The US didn’t fight any Germans in Morocco or Algeria. The US invasion promised the Arabs their national sovereignty and independence — — President Franklin Roosevelt was explicit on the point — but that was a calculated deception. The territories were returned to the French. After the US invasions of Italy, then France, the locals were again promised their national sovereignty and independence, but that too was an American deception. The territories were returned to those who accepted the terms of US occupation. They continue in their capitulation to this day, but the terms have been modified according to the American principle of US-directed and managed collective security. The North Atlantic Treaty Alliance (NATO) is the main organisation for implementing this.
The defeated Germans, half of them to start with, retreated back into the territory from which they had come, the western half of Germany that is, between 1946 and 1990. The Soviet Army had defeated the Germans who had invaded the Soviet Union and eastern Europe, and driven them back to the Berlin checkpoint.
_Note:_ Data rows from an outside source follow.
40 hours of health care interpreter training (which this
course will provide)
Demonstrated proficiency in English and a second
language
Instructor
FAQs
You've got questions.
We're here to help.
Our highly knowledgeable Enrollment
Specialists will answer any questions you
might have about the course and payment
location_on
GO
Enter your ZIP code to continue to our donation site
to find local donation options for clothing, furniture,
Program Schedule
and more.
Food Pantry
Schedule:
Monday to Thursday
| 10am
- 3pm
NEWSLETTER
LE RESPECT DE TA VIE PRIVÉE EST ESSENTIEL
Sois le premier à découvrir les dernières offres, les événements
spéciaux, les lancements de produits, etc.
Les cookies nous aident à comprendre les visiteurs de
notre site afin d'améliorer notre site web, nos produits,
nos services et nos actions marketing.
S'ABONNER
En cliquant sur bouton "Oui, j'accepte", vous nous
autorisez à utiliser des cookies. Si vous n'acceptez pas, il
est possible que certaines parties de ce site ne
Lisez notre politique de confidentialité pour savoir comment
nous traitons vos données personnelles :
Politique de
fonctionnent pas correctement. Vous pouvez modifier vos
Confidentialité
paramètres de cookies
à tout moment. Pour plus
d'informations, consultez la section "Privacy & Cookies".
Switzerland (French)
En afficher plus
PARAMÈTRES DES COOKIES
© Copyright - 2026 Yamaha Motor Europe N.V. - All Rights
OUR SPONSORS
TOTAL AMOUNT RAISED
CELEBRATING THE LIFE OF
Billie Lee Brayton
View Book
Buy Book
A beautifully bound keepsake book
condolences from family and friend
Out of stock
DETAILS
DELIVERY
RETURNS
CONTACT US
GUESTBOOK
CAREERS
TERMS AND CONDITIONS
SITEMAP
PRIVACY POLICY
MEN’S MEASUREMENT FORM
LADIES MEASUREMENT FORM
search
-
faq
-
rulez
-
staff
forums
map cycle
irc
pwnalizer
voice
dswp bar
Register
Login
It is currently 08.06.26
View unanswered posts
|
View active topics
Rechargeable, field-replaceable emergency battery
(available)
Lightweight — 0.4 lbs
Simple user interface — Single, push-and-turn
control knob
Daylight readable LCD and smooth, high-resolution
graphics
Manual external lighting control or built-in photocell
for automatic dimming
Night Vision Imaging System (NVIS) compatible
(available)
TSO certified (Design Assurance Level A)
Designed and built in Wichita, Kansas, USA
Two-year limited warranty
Until the Soviet terms were modified by Mikhail Gorbachev to accept Soviet withdrawal from eastern Germany, this is the way collective security operated in Europe — two opposing alliance forces confronting each other but deterring an attack from either side.
Gorbachev retreated on the US promise that NATO wouldn’t move forward. It was a promise Gorbachev was a fool to believe. He only had to ask the Moroccans or Algerians whether the Americans keep their promises, and he would have been told they don’t. He wanted to believe otherwise. His successor Boris Yeltsin was just as ready to believe American deceptions until NATO invaded and bombed Serbia; both Gorbachev and Yeltsin believed they depended on the Americans to keep their power in Moscow.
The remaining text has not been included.